The latest works in this exhibition, Carbon and glacier 2, are wall-hanging sculptures made of plastic detergent bottles, wire, and steel rods. As the titles suggest, these grid-like arrays represent two sides of the climate crisis dialogue. On the one hand, we have Carbon. As an element, carbon is the largest component of fossil fuels, the burning of which is responsible for our current climate crisis. On the other hand, we have Glacier 2, a sculpture whose title and color evoke Earth’s ice caps that are melting as a result of climate change — But the climate crisis is not as black and white as it seems. There are other factors at play, like our disposable consumer culture. These sculptures are made from plastic detergent bottles that Magee has sourced from laundromat in Phoenix, AZ. There are millions of these bottles and similar single use containers produced, consumed, and disposed of everyday. Phoenix, with it’s limited water supply and already record-breaking heat waves, represents one of several major metropolitan areas in the Southwest that will be among the first to experience the negative effects of climate change caused by the burning of fossil fuels and a disposable, non biodegradable consumer culture.
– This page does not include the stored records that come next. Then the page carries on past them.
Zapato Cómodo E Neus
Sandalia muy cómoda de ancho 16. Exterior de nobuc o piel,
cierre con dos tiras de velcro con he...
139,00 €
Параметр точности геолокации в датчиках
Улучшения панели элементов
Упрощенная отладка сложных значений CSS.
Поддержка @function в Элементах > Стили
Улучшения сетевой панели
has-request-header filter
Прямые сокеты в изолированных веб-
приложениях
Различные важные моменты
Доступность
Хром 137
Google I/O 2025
The prints in this exhibition span a 5-year period and were produced with numerous print houses across the US, including Tamarind Institute, across the U.S., including Tamarind Institute, one of the premier fine art lithography studios in the country. Magee’s most recent print, Fascimile, was created in collaboration with a Tamarind student printer and features a black-and-white grid of rectangular shapes. This array of rectangles is not only reminiscent of Glacier 2 and Carbon’s composition, it also resembles a voting ballot, which may be the most powerful weapon the next generation has to fight the climate crisis.
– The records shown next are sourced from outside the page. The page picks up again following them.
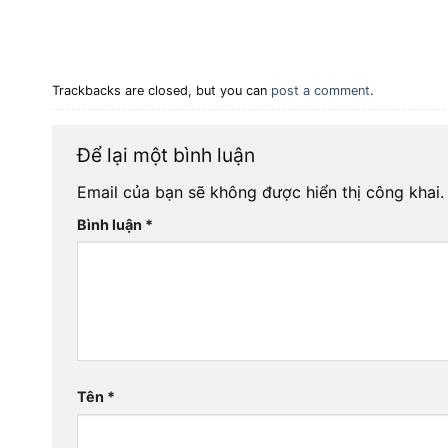
Trackbacks are closed, but you can
post a comment
.
Để lại một bình luận
Email của bạn sẽ không được hiển thị công khai.
Bình luận
*
Tên
*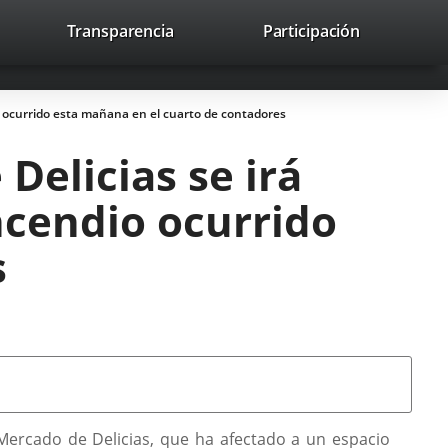
lace
Transparencia
Participación
avaHeaderSocial
Enlace
Enlace
Enlace
Recherche
to
Recherch
a
a
a
a
una
una
una
icación
aplicación
aplicación
aplicación
io ocurrido esta mañana en el cuarto de contadores
erna.
externa.
externa.
externa.
Delicias se irá
ncendio ocurrido
s
Mercado de Delicias, que ha afectado a un espacio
Matt Magee is an American contemporary artist best known for his minimal geometric paintings, sculptures, prints, assemblages, murals, and photographs. Born in Paris in 1961, he currently lives and works in Phoenix, Arizona.
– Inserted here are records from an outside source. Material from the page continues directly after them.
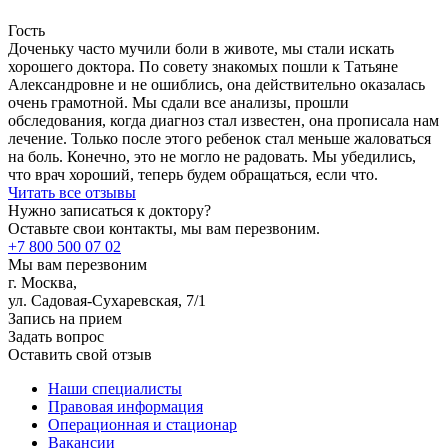
Гость
Доченьку часто мучили боли в животе, мы стали искать
хорошего доктора. По совету знакомых пошли к Татьяне
Александровне и не ошиблись, она действительно оказалась
очень грамотной. Мы сдали все анализы, прошли
обследования, когда диагноз стал известен, она прописала нам
лечение. Только после этого ребенок стал меньше жаловаться
на боль. Конечно, это не могло не радовать. Мы убедились,
что врач хороший, теперь будем обращаться, если что.
Читать все отзывы
Нужно записаться к доктору?
Оставьте свои контакты, мы вам перезвоним.
+7 800 500 07 02
Мы вам перезвоним
г. Москва,
ул. Садовая-Сухаревская, 7/1
Запись на прием
Задать вопрос
Оставить свой отзыв
Наши специалисты
Правовая информация
Операционная и стационар
Вакансии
Over a four-decade career, Magee has experimented widely with abstract and conceptual art practices. His compositions draw inspiration from personal history, numerology, and language. He crafts his sculptures and collages using found and collected media. In his paintings and prints, he explores language through abstraction, repetition, reiteration, and the occasional tip of the hat to art historical precedents. His visual language relates to early hard-edge abstraction and finds inspiration in contemporary scientific, ecological, and technological ideas.

Magee is represented by Richard Levy Gallery in Albuquerque, NM; Hiram Butler Gallery in Houston, Texas; Eagle Gallery in London; Inde/Jacobs Gallery in Marfa, TX; David Hall Fine Art in Wellesley, MA; and Mission Projects in Chicago. His work has been exhibited and collected.